The UAE welfare state
All 800,000 Emirati citizens get free education and health care, and subsidized utilities. Emirati men can claim free land and no-interest loans to build homes. Other benefits include a $19,000 payment toward wedding costs.The phrase "culture of dependency" bothers me. Suppose I inherited stock and could live very comfortably off of the dividends if I chose. Would you say I was dependent on the stock? And does it create an incentive for me to stop working? No; Bill Gates is still working plenty hard.
The handouts, based on traditions of royal patronage dating back centuries to Bedouin society, now discourage citizens from working, academics say. Expatriates outnumber Emiratis and dominate fields such as banking, law and technology. The quandary for Sheikh Mohammed is how to reduce the culture of dependence without alienating his people.

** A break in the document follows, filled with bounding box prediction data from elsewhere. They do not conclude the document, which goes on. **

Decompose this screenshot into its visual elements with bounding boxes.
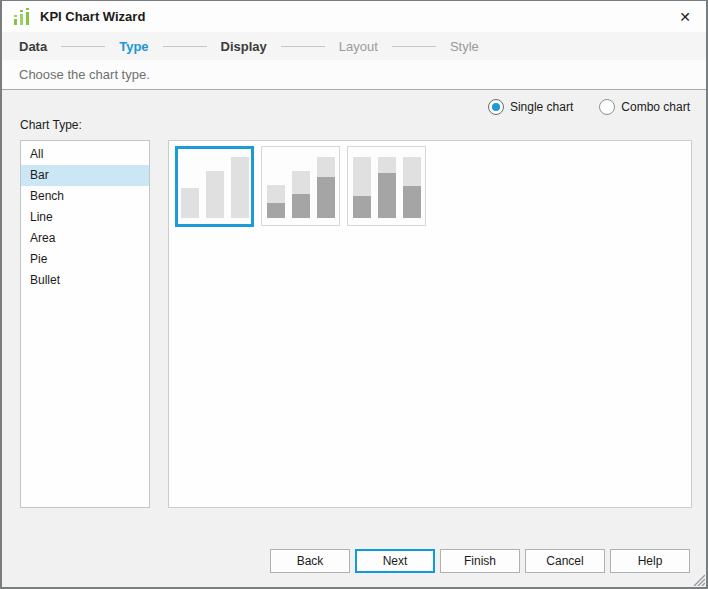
finish-button[interactable]: Finish: [440, 549, 520, 573]
bar: [353, 157, 371, 218]
bar-chart-stacked-ascending-thumbnail[interactable]: [261, 146, 340, 226]
bar-chart-full-stacked-thumbnail[interactable]: [347, 146, 426, 226]
chart-preview-panel: [168, 140, 692, 508]
bar: [292, 171, 310, 218]
list-item-area[interactable]: Area: [21, 228, 149, 249]
list-item-bar[interactable]: Bar: [21, 165, 149, 186]
list-item-pie[interactable]: Pie: [21, 249, 149, 270]
titlebar: KPI Chart Wizard ✕: [2, 1, 706, 32]
radio-selected-icon[interactable]: [488, 99, 504, 115]
list-item-bullet[interactable]: Bullet: [21, 270, 149, 291]
chart-mode-group: Single chart Combo chart: [488, 99, 690, 115]
step-connector: [61, 46, 105, 47]
combo-chart-radio[interactable]: Combo chart: [599, 99, 690, 115]
list-item-bench[interactable]: Bench: [21, 186, 149, 207]
bar: [181, 188, 199, 218]
footer-buttons: Back Next Finish Cancel Help: [270, 549, 690, 573]
step-layout[interactable]: Layout: [339, 39, 378, 54]
close-icon[interactable]: ✕: [664, 1, 706, 32]
thumbnail-row: [175, 146, 426, 227]
resize-grip[interactable]: [691, 572, 705, 586]
step-connector: [392, 46, 436, 47]
bar: [206, 171, 224, 218]
wizard-subtitle: Choose the chart type.: [19, 67, 150, 82]
step-type[interactable]: Type: [119, 39, 148, 54]
list-item-line[interactable]: Line: [21, 207, 149, 228]
subtitle-row: Choose the chart type.: [2, 60, 706, 90]
single-chart-radio[interactable]: Single chart: [488, 99, 573, 115]
step-connector: [163, 46, 207, 47]
chart-type-label: Chart Type:: [20, 118, 82, 132]
bar: [231, 157, 249, 218]
step-data[interactable]: Data: [19, 39, 47, 54]
bar: [378, 157, 396, 218]
single-chart-label: Single chart: [510, 100, 573, 114]
step-style[interactable]: Style: [450, 39, 479, 54]
bar: [403, 157, 421, 218]
list-item-all[interactable]: All: [21, 144, 149, 165]
step-connector: [281, 46, 325, 47]
bar: [267, 185, 285, 218]
next-button[interactable]: Next: [355, 549, 435, 573]
window-title: KPI Chart Wizard: [40, 9, 145, 24]
radio-unselected-icon[interactable]: [599, 99, 615, 115]
kpi-chart-wizard-dialog: KPI Chart Wizard ✕ Data Type Display Lay…: [0, 0, 708, 589]
wizard-steps: Data Type Display Layout Style: [2, 32, 706, 60]
step-display[interactable]: Display: [221, 39, 267, 54]
chart-type-list: All Bar Bench Line Area Pie Bullet: [20, 140, 150, 508]
cancel-button[interactable]: Cancel: [525, 549, 605, 573]
bar-chart-plain-thumbnail[interactable]: [175, 146, 254, 227]
bar: [317, 157, 335, 218]
back-button[interactable]: Back: [270, 549, 350, 573]
combo-chart-label: Combo chart: [621, 100, 690, 114]
kpi-chart-icon: [12, 7, 32, 27]
help-button[interactable]: Help: [610, 549, 690, 573]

``The relationship between work and income is broken,'' says Kenneth Wilson, Dubai-based director of the Economic and Policy Research Unit at Zayed University, a school for Emirati women that opened in 1998. ``That's unlikely to change until the government starts trying to give incentives to work in the private or corporate sector.''
The UAE is a very rich country and it is only natural that the wealth owned by the government/rulers is shared with the citizens. Where economists begin to worry is when the size of the transfers creates adverse incentives. For example, suppose you get more from the government if you earn less. This cuts your incentive to work. Or suppose underpricing of utilities causes you to waste water and electricity -- there are more efficient ways to make transfers. Or suppose that government jobs are require little effort and pay much more than the private sector -- where's the incentive to choose the private sector rather than engaging in rent-seeking activities (wasta) to get a government job? Or suppose you are guaranteed a government job as long as you have any college degree -- where is the incentive to excel in college?
It's not the size of the transfers. It's their design.
The Bloomberg article goes on to suggest that the transfers buy political allegiance. If that is true then the trick to solving the Emiratization problem will be to reform the welfare system without cutting the benefits to most citizens.